Hunters series review: Al Pacino hunting Nazis makes for gripping lockdown fodder
If you’re looking for a nice, cuddly box set that you can watch half-comatose under your anxiety blanket as the world unravels around you, Amazon Prime’s latest big-budget series Hunters probably isn’t for you.
It’s about Nazis, for one thing, and someone gets shot in the head approximately once every three minutes. Set predominantly in 1977 New York, it follows a group of vigilantes who are on the hunt for Nazis who escaped justice after World War Two, and are hiding in plain sight as they plot to bring about the Fourth Reich. A
s the group pick off their individual targets, a wider plot is revealed which puts the whole city in danger.

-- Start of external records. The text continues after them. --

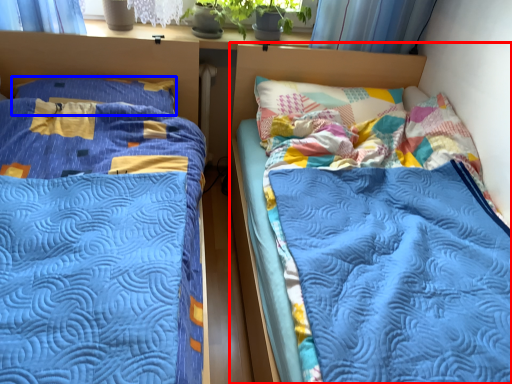 Question: Which point is closer to the camera, bed (highlighted by a red box) or pillow (highlighted by a blue box)?

Choices:
 (A) bed
 (B) pillow

Answer: (A) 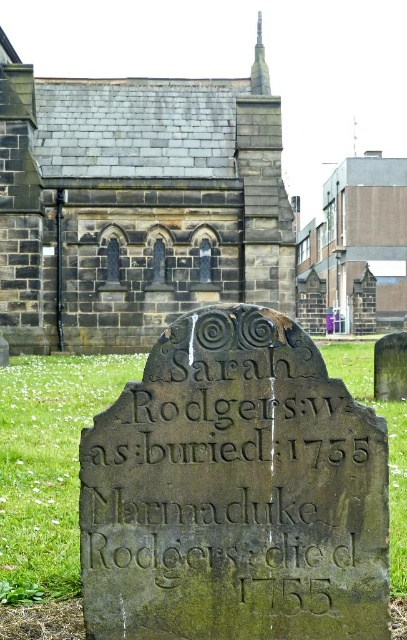 You are standing at the point closest to the gravestone in the image. There are two points marked in the scene, one at coordinates point (135,275) and another at point (262,42). Which point is closer to you?

Point (135,275) is in front of point (262,42), so the point closer to you is point (135,275).

You are standing in front of the gravestone and want to take a photo of the brown stone church at upper center and the smooth gray stone spire at upper center. Which object should you focus on first to ensure both are in the frame?

You should focus on the brown stone church at upper center first because it is closer to you than the smooth gray stone spire at upper center, ensuring both are in the frame. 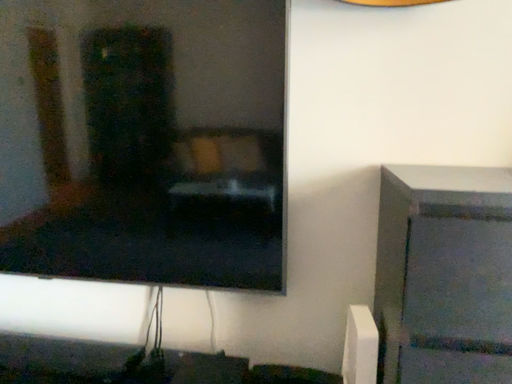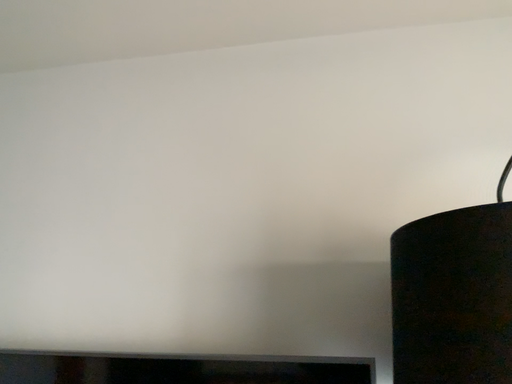 Question: How did the camera likely rotate when shooting the video?

Choices:
 (A) rotated downward
 (B) rotated upward

Answer: (B) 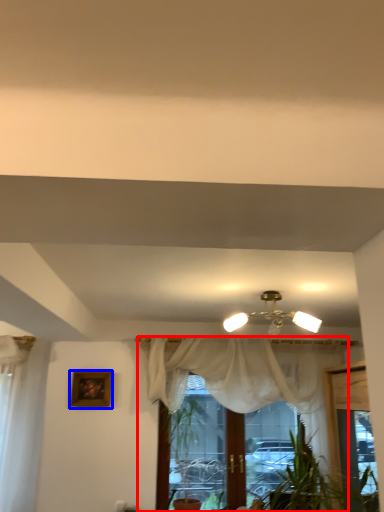 Question: Which object appears farthest to the camera in this image, curtain (highlighted by a red box) or picture frame (highlighted by a blue box)?

Choices:
 (A) curtain
 (B) picture frame

Answer: (B) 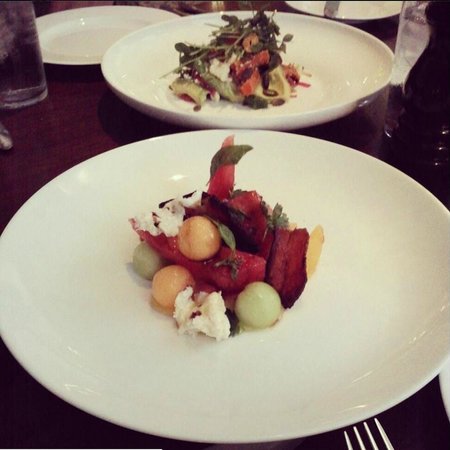 Find the location of a particular element. The image size is (450, 450). water glass is located at coordinates (17, 55). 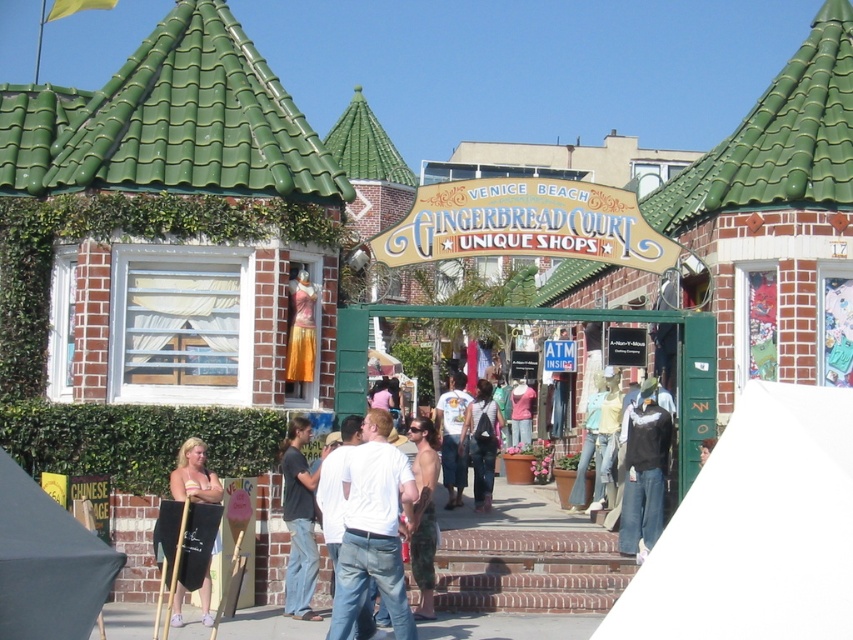 You are a photographer planning to capture the entrance of Venice Beach Gingerbread Court. You notice the dark gray fabric canopy at lower left and the white cotton shirt at center. Which object would cast a wider shadow on the ground?

The dark gray fabric canopy at lower left would cast a wider shadow on the ground because its width is larger than the white cotton shirt at center.

From the picture: You are standing at the entrance of Venice Beach Gingerbread Court and see a dark gray sweater at center. Where is the dark gray sweater located relative to the entrance?

The dark gray sweater at center is located at the point (643, 470) relative to the entrance. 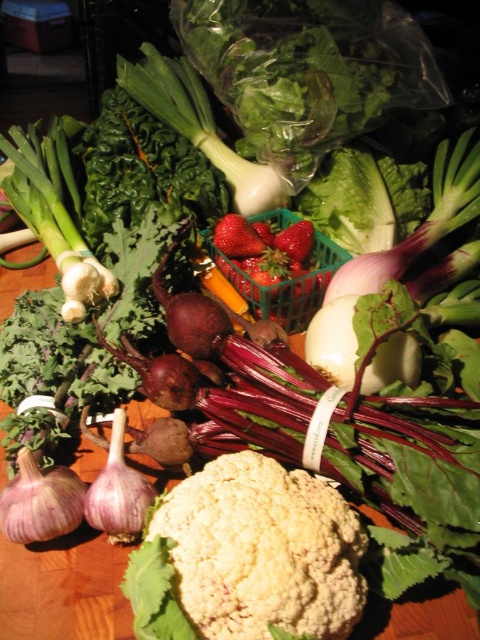 Measure the distance between point [56,525] and camera.

25.66 inches

Can you confirm if purple matte garlic at center is wider than purple matte garlic at lower left?

Correct, the width of purple matte garlic at center exceeds that of purple matte garlic at lower left.

Identify the location of purple matte garlic at center. The height and width of the screenshot is (640, 480). (40, 500).

Locate an element on the screen. green plastic basket at center is located at coordinates (288, 285).

Can you confirm if green plastic basket at center is bigger than red matte strawberries at center?

Yes, green plastic basket at center is bigger than red matte strawberries at center.

Image resolution: width=480 pixels, height=640 pixels. I want to click on green plastic basket at center, so click(x=288, y=285).

At what (x,y) coordinates should I click in order to perform the action: click on green plastic basket at center. Please return your answer as a coordinate pair (x, y). This screenshot has width=480, height=640. Looking at the image, I should click on (288, 285).

Is point (287, 252) behind point (121, 528)?

Yes, it is behind point (121, 528).

Which is more to the left, red matte strawberries at center or purple matte garlic at lower left?

purple matte garlic at lower left is more to the left.

Between point (237, 225) and point (88, 508), which one is positioned behind?

The point (237, 225) is more distant.

Locate an element on the screen. This screenshot has width=480, height=640. red matte strawberries at center is located at coordinates (264, 248). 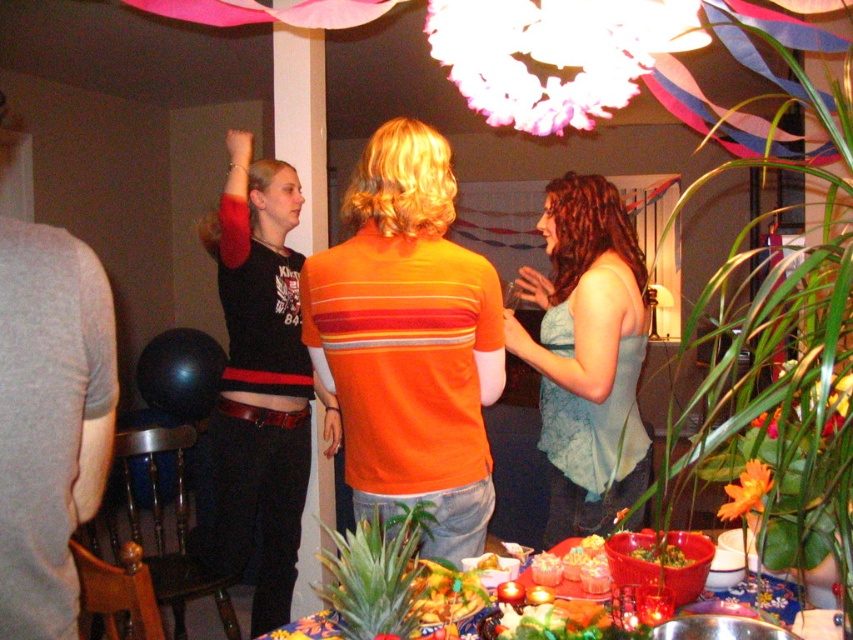 Can you confirm if gray cotton t-shirt at left is taller than smooth red bowl at center?

Yes, gray cotton t-shirt at left is taller than smooth red bowl at center.

Between point (4, 259) and point (685, 564), which one is positioned in front?

Point (4, 259) is more forward.

Locate an element on the screen. Image resolution: width=853 pixels, height=640 pixels. gray cotton t-shirt at left is located at coordinates coord(48,419).

Does gray cotton t-shirt at left appear on the left side of yellow matte pineapple at center?

Correct, you'll find gray cotton t-shirt at left to the left of yellow matte pineapple at center.

Does gray cotton t-shirt at left have a smaller size compared to yellow matte pineapple at center?

Incorrect, gray cotton t-shirt at left is not smaller in size than yellow matte pineapple at center.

Al Pacino puts in an unexpected turn as the deceptively kindly Jewish patriarch at the head of the Nazi-hunting operation, but he doesn’t outshine the relative unknowns taking on the other leading roles.
This is a true ensemble cast, and part of the fun is unravelling the backstories and motivations of each member of the rag-tag crew – not all of whom are Jewish – as the series moves along.
Flashbacks to Auschwitz and Buchenwald provide the stark emotional backdrop to the action scenes, reminding us that this might be bad-ass arse-kicking, but it’s bad-ass arse-kicking for the good of humanity.
Hunters is also peppered with surreal, comedy vignettes where the characters re-enact a retro commercial or dance to a disco track for a couple of minutes, some of which are a little awkward, but you have to fill the time between people getting shot in the head somehow.
It’s not exactly one for the ages, but you’ll be gripped by the end of the first episode and the ten hour-long instalments will keep you occupied for many a lonely lockdown eve. Well, at least two.